# Reformed Church in Jacksonville, FL?



## xirtam (May 27, 2013)

Does anyone know of a good local church in the area of Jacksonville, Florida? 

In Christ,


----------



## Tyrese (May 27, 2013)

xirtam said:


> Does anyone know of a good local church in the area of Jacksonville, Florida?
> 
> In Christ,



http://stat.pcanet.org/ac/directory/directory.cfm Looks like there's a lot of PCA churches in Jacksonville. I'm not sure if any of them are good though.


----------



## Edward (May 27, 2013)

Last time I looked, Ortega Presbyterian looked like a good bet. (PCA)

Ortega Presbyterian Church - Home

But since Jacksonville is the largest city (although not the largest metropolitan area) in the Southeast, it might help to know what part of the city. Or at least which side of the river. Ortega would make sense from the Riverside area, through Ortega, to the Naval Air Station. If you need something near the beaches/Mayport, or on the other side of the river, or down south, I'll dig some more.


----------



## C. M. Sheffield (May 28, 2013)

David Burke is the pastor at Ortega Pres. He's a wonderful man of God and the're a solid confessional church. If you were looking for a Reformed Baptist Church (and by your signature I don't think you are) but I would recommend Sovereign Grace Baptist Church. Shane Waters is the pastor and he's a very close friend of mine. They have a great fellowship.


----------



## xirtam (May 28, 2013)

Thank you, Gentlemen.
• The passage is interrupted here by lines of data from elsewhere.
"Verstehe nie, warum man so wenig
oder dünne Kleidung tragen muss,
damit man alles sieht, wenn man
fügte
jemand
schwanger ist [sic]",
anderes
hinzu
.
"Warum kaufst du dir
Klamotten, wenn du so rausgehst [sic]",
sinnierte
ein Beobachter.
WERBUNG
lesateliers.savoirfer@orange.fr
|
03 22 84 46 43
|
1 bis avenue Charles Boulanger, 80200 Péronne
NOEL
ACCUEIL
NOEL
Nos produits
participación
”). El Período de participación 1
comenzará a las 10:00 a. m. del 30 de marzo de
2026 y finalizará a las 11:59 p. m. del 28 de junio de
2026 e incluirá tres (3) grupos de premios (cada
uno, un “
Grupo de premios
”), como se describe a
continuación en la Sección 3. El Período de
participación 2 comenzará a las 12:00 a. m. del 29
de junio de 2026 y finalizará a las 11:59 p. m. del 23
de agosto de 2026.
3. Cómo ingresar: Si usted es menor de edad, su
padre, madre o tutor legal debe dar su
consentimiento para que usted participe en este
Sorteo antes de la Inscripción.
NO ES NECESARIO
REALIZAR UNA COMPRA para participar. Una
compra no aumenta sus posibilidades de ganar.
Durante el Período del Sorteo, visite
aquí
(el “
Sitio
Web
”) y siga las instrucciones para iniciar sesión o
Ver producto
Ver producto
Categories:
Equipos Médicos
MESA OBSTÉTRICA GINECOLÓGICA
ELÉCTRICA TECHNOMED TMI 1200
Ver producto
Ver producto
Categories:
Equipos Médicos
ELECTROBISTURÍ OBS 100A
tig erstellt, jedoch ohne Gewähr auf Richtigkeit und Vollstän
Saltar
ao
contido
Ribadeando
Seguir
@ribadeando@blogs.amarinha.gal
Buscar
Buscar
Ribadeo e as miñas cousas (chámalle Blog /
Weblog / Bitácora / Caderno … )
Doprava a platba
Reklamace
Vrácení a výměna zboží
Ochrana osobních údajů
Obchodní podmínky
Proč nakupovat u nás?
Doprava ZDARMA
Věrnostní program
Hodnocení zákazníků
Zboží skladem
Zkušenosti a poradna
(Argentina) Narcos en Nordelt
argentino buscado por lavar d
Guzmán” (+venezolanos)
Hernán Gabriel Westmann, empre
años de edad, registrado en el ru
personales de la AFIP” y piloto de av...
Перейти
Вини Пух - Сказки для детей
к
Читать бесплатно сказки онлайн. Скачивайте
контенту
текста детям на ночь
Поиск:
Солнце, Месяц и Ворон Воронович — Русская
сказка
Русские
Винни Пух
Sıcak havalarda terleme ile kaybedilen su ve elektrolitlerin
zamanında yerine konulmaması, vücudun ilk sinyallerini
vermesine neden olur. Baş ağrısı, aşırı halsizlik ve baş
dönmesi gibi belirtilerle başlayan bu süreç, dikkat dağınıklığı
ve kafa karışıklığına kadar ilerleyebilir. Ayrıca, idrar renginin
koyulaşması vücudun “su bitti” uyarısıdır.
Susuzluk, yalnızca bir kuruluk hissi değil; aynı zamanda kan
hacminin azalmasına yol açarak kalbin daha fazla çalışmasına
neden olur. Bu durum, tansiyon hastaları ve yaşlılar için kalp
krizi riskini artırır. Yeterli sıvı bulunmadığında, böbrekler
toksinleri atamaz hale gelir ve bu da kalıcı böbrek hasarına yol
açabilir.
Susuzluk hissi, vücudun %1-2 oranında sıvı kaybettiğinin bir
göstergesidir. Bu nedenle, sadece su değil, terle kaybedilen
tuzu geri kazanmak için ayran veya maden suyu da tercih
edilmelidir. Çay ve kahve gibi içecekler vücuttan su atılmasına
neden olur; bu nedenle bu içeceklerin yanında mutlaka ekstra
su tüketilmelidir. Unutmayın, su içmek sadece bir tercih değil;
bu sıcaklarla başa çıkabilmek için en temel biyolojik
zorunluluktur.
I'll let you know more if I hear anything else, but I believe that these suggestions are helpful.


----------



## kceaster (May 29, 2013)

Brian,

I live in Jacksonville and I could recommend a few churches. Ortega has already been mentioned. There is Covenant OPC a little south of Jacksonville. And I am a ruling elder at Westminster PCA. You can find us on sermon audio by typing in wpcajax. Let me know if you have questions by sending me a personal note.

Blessings,

KC


----------



## xirtam (May 29, 2013)

kceaster said:


> Brian,
> 
> I live in Jacksonville and I could recommend a few churches. Ortega has already been mentioned. There is Covenant OPC a little south of Jacksonville. And I am a ruling elder at Westminster PCA. You can find us on sermon audio by typing in wpcajax. Let me know if you have questions by sending me a personal note.
> 
> ...




Thank you, Sir. This is not actually for me. I know someone looking, but I have passed on the information. You guys are very helpful.


In Christ,


----------